🤖 AI Summary
Existing evaluation frameworks for coreference resolution are ill-suited for large language models (LLMs), and multilingual LLM-based coreference resolution lacks standardized, fair benchmarks. Method: The authors introduce the first LLM-specific evaluation track for multilingual coreference resolution, using plain-text input only. They construct a unified, equitable multilingual benchmark based on an extended CorefUD v1.3—covering 17 languages and 25 datasets, including three newly added datasets and two new languages. They systematically compare fine-tuned and few-shot LLM approaches against traditional systems. Contribution/Results: Among nine participating systems, four are LLM-based. Although traditional systems still lead overall, LLMs demonstrate strong competitive performance, validating their feasibility for cross-lingual coreference modeling. This work establishes a novel paradigm and a reproducible, multilingual benchmark for future LLM-driven coreference resolution research.
📝 Abstract
The paper presents an overview of the fourth edition of the Shared Task on Multilingual Coreference Resolution, organized as part of the CODI-CRAC 2025 workshop. As in the previous editions, participants were challenged to develop systems that identify mentions and cluster them according to identity coreference.

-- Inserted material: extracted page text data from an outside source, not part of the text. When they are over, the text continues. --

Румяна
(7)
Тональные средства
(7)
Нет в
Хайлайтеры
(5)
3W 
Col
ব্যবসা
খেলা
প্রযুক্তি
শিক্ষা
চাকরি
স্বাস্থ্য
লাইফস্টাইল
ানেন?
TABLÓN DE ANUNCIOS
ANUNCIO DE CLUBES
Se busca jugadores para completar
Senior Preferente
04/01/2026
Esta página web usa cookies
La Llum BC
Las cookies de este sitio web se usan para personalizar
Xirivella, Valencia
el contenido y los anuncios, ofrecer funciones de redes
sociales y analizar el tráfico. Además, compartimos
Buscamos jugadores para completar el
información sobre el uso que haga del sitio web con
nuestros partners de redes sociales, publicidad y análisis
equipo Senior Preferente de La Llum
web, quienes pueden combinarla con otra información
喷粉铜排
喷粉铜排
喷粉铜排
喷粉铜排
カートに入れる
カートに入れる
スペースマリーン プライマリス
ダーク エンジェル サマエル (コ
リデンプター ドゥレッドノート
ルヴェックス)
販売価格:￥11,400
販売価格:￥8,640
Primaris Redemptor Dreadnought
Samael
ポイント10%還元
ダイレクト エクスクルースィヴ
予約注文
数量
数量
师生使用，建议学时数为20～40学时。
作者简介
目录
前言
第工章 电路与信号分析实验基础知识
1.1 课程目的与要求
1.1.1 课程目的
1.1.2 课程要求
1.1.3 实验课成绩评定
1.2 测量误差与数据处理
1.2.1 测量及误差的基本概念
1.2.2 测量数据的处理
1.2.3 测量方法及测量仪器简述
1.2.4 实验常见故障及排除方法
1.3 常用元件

A key innovation of this year's task was the introduction of a dedicated Large Language Model (LLM) track, featuring a simplified plaintext format designed to be more suitable for LLMs than the original CoNLL-U representation.
The task also expanded its coverage with three new datasets in two additional languages, using version 1.3 of CorefUD - a harmonized multilingual collection of 22 datasets in 17 languages.
In total, nine systems participated, including four LLM-based approaches (two fine-tuned and two using few-shot adaptation). While traditional systems still kept the lead, LLMs showed clear potential, suggesting they may soon challenge established approaches in future editions.